At 9:04 a.m. the phone rang. I was in bed; mom had taken The Boy after his 7:00 feeding and was doing what she seemed to love best, sitting with him asleep on her lap in the den and letting me catch a few more precious minutes of sleep. I answered the phone, planning a blistering, if incoherent, dressing-down to the telemarketer on the other end.

But it wasn't a telemarketer, it was my husband, telling me excitedly to go, turn on the TV, he'd just heard that a plane had hit one of the towers of the World Trade Center and that it might not have been an accident. I hung up and stumbled into the den and grabbed the remote and turned on the TV. It was on Fox News, and the images of the first tower were just coming in. I told mom what had happened, and then we sat in silence, watching palefaced journalists trying to filter through the morass of information and rumors.

They had a live shot on the towers, so we saw the second plane hit. Mom and I both gasped, "Oh my God!" and looked at each other. My thoughts were a jumble--this wasn't accidental, this was an attack, how many people, how would they get them out, where were the rescue helicopters, for Gods' sake--shouldn't there be rescue helicopters to take folks off the towers? How would they put out a fire that high up?
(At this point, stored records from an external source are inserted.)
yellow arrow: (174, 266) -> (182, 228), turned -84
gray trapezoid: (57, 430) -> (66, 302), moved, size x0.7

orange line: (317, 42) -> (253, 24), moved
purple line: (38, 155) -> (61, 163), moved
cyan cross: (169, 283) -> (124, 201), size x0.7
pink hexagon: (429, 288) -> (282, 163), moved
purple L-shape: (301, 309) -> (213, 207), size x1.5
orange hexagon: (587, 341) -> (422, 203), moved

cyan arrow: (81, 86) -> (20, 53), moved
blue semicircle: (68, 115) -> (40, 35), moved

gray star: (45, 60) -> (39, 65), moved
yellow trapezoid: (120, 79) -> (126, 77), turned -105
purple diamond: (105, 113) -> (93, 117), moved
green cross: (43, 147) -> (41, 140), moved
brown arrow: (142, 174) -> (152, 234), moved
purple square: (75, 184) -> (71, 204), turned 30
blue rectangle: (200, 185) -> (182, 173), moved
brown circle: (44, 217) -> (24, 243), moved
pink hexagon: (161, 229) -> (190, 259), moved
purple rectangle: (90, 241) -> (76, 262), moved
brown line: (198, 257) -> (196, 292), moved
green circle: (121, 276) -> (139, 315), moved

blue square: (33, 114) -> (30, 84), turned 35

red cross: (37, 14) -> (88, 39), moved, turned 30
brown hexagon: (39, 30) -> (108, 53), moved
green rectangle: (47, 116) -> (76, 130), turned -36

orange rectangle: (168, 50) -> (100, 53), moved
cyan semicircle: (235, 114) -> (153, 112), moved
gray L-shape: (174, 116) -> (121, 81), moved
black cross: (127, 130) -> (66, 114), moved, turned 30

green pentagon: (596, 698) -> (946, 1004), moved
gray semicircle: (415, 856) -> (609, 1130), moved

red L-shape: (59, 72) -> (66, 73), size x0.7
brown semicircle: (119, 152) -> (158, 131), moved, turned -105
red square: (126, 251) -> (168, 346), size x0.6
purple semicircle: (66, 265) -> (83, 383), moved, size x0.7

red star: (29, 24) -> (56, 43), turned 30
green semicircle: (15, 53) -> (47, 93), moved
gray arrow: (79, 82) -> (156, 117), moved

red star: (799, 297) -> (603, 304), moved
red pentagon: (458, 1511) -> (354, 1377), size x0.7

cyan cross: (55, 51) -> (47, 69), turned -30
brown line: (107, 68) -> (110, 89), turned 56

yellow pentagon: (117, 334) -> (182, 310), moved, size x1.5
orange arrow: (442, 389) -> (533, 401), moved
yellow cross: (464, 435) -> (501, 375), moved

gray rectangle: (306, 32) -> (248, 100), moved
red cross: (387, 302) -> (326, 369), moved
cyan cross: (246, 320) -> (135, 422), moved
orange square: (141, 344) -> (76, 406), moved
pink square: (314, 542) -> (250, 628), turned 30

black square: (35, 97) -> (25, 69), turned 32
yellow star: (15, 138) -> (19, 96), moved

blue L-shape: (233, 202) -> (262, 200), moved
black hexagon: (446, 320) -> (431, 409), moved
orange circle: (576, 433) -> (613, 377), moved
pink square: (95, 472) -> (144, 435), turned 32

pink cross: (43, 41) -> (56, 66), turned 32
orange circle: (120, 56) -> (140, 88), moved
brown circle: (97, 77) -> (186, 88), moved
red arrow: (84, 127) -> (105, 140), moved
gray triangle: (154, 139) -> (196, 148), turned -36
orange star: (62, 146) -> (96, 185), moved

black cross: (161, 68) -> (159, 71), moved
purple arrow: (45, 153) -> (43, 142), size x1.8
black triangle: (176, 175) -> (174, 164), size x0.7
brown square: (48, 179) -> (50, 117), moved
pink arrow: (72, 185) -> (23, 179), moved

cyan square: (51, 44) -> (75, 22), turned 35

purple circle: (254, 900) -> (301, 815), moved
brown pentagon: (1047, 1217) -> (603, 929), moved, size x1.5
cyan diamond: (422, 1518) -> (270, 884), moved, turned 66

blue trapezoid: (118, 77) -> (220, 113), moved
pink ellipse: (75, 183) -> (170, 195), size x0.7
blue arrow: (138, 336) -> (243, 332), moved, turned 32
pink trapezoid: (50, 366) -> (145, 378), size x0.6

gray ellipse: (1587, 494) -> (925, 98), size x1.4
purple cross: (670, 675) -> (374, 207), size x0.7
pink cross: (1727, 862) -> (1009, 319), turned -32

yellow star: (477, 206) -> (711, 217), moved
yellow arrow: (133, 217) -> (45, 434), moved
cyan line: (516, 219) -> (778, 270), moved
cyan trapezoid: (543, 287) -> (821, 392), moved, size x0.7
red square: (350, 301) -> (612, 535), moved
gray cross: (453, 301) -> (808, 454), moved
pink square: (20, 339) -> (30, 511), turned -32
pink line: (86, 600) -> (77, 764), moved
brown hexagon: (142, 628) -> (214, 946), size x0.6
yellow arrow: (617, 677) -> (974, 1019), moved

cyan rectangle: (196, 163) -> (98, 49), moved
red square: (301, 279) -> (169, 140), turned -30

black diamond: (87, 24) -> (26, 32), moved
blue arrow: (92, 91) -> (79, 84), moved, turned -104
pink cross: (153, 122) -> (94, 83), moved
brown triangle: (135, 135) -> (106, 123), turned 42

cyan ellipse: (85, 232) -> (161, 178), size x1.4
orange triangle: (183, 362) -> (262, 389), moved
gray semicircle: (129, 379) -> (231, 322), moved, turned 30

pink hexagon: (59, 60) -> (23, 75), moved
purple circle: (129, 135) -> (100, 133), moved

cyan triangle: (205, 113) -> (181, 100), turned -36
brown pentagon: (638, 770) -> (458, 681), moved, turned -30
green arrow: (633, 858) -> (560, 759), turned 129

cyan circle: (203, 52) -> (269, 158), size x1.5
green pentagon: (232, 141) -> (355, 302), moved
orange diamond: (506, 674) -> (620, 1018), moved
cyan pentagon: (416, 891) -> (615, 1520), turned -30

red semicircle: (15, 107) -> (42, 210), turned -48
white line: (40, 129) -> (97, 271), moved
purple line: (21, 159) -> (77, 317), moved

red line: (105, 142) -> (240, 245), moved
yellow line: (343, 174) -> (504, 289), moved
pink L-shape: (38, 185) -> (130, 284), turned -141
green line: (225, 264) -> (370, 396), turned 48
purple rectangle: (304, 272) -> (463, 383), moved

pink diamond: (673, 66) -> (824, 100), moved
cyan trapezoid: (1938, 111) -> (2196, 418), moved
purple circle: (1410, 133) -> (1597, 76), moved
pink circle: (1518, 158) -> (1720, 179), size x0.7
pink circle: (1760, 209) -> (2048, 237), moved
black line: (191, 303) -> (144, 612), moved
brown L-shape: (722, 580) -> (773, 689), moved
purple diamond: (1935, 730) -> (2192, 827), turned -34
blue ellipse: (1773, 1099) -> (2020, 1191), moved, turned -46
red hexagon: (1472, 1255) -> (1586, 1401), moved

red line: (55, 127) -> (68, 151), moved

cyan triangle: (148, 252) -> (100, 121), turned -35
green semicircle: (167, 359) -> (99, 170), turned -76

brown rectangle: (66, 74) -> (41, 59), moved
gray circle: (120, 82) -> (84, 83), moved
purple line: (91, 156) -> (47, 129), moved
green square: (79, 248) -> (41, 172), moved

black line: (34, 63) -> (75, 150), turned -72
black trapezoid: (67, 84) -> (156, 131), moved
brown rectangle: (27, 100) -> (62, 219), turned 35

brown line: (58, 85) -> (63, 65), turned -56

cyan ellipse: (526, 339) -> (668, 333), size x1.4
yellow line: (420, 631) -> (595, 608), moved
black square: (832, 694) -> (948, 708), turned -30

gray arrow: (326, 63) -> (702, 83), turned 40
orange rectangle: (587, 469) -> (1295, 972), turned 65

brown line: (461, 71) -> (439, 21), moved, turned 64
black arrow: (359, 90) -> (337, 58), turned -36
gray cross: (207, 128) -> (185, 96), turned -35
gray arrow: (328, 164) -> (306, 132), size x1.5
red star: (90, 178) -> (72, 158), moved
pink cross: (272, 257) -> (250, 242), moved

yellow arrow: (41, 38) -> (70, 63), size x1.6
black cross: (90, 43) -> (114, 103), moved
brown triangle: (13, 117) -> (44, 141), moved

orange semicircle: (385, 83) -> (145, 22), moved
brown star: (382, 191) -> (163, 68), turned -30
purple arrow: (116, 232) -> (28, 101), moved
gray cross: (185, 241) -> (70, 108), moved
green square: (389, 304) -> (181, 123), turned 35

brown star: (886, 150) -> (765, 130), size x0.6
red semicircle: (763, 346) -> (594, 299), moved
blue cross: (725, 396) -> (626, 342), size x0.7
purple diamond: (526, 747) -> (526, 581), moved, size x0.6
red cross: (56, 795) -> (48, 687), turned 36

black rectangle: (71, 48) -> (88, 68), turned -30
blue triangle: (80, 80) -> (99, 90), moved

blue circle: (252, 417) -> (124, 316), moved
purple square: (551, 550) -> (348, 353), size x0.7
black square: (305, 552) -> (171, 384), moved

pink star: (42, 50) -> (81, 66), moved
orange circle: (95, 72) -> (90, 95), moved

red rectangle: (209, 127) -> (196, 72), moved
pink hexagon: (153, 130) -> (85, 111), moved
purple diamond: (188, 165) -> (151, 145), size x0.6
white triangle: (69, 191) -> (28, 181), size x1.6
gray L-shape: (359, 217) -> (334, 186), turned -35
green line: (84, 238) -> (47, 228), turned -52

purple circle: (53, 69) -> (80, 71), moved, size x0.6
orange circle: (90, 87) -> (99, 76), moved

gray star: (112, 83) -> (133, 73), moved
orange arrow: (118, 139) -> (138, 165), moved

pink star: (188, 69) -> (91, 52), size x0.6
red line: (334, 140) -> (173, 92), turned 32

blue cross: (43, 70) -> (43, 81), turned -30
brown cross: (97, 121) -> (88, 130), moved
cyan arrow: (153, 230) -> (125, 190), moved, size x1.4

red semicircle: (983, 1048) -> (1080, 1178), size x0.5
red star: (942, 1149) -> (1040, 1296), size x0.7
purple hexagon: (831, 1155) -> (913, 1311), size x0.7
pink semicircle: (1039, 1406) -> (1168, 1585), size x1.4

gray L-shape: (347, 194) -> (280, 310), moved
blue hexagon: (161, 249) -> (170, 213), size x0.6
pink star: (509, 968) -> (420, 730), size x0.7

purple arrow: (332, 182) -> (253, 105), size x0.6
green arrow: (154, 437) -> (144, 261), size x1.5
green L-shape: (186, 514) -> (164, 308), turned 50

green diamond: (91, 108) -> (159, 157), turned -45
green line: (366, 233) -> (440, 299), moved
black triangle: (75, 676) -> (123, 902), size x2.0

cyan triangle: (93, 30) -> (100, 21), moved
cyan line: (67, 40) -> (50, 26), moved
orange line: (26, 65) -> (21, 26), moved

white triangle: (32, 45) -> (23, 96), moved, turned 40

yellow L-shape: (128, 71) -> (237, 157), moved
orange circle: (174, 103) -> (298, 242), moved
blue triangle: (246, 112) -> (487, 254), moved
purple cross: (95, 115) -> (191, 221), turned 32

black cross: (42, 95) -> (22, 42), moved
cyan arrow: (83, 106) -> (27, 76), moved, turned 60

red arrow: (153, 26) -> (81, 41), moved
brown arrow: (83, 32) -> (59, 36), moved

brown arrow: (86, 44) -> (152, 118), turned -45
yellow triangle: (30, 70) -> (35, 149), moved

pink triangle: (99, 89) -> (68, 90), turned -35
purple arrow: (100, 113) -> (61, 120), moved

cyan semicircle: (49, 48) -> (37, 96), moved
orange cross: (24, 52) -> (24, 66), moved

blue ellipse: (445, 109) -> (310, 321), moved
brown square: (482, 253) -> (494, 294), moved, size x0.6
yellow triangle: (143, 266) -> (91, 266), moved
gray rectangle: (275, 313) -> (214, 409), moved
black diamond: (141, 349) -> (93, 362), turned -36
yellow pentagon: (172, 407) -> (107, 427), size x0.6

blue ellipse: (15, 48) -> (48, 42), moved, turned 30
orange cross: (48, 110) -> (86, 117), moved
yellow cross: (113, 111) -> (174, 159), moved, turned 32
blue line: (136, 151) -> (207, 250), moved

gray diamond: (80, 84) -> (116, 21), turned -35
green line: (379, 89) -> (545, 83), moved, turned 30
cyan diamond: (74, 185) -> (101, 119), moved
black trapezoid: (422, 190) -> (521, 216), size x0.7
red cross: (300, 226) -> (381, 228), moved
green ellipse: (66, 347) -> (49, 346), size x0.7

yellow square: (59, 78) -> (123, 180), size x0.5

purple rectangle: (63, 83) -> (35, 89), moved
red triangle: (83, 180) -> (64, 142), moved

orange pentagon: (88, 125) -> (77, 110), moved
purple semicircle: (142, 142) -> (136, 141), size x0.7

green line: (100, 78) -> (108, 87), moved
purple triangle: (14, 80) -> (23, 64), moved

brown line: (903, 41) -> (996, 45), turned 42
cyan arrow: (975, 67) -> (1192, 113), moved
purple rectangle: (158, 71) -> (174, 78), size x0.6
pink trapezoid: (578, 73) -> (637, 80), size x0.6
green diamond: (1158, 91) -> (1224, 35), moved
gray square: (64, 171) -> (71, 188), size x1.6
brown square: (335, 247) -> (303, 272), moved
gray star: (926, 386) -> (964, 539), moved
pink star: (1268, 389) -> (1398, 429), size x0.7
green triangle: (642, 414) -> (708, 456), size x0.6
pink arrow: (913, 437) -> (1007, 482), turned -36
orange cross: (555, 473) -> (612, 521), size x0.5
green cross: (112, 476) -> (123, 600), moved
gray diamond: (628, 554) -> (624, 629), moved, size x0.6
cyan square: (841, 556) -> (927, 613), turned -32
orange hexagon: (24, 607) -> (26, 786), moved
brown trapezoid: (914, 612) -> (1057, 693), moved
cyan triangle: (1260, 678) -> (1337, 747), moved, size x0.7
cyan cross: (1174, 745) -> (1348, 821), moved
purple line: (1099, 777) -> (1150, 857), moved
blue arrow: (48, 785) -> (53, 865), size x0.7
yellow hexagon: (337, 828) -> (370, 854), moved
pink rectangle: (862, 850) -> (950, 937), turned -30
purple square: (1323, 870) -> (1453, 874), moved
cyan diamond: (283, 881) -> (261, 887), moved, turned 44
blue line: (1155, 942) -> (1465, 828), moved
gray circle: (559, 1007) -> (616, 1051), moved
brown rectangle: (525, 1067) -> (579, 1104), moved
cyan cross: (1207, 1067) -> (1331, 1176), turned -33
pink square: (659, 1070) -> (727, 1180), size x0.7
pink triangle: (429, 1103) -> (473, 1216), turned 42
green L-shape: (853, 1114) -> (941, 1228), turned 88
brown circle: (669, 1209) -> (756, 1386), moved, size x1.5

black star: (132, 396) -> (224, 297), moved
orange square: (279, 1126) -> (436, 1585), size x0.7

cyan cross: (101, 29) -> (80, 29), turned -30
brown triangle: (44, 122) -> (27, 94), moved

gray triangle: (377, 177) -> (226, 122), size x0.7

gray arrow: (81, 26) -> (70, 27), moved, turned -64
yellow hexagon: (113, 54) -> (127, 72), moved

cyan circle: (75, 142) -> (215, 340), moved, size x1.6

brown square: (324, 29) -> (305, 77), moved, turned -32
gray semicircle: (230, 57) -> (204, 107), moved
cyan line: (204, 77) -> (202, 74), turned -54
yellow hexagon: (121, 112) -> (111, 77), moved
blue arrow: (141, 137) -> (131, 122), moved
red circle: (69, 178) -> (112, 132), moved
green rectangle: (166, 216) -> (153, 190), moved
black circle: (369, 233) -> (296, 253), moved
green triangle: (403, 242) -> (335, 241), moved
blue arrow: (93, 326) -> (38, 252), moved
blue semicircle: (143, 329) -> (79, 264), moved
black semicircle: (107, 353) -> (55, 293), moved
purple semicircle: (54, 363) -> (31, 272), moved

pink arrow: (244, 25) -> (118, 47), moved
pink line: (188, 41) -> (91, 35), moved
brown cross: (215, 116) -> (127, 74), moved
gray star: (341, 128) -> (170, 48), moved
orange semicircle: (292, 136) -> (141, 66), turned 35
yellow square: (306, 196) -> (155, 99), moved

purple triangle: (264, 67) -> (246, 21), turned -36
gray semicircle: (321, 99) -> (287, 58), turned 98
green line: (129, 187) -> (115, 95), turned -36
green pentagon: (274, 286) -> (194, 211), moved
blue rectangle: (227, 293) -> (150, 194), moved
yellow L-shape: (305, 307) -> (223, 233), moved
We sat there, transfixed, as information about other planes and the Pentagon came in, all the while watching the images of burning towers behind the anchorman's head. They had pulled back to a wide shot, perhaps so that we couldn't see the falling bodies. And then I saw the first tower fall. It took a moment for the journalists to catch up with what was happening behind them, but I remember gasping and telling my husband (who I had called after turning on the TV) and my mother (who had gone to make coffee) "My God! The tower just fell! It FELL!" And then we sat in silence, waiting for the inevitable to happen, and watching as the second one came down.

Everything else about that day is something of a blur. I remember looking at my two week old son and thinking that the world had changed, and that it might be up to him to fight for it. I remember going outside and noticing how clear and calm and silent everything was--I didn't hear birds singing or distant sounds of traffic or anything--and thinking that this might be the world holding its breath, waiting to see what was going to happen next. I remember the TV as our constant companion, speeches of leaders who rose to the occasion, and the roll call of the confirmed dead and the missing, and all of the children who would never know a father or who had lost a mother. I remember sadness, and rage, but most of all, I remember the feeling of solidarity I had with people hundreds of miles away.

Two years later, I still remember.

Posted by Big Arm Woman at September 11, 2003 08:23 AM
Comments

I have a child who was born pre-9/11 and one born 5 months after 9/11...one born in the 20th and one in the 21st century. Neither of them will understand the terror that day and in the next few of hearing planes that weren't supposed to be flying overhead or of opening envelopes delivered by gloved postmen @ arm's length in case they were filled w/Anthrax. Yes, everything changed for the adults that day, but our job is to make sure our children don't get gripped w/the sudden paranoia and fear we had to endure by not facing reality sooner. We all grew up that day, whether we wanted to or not.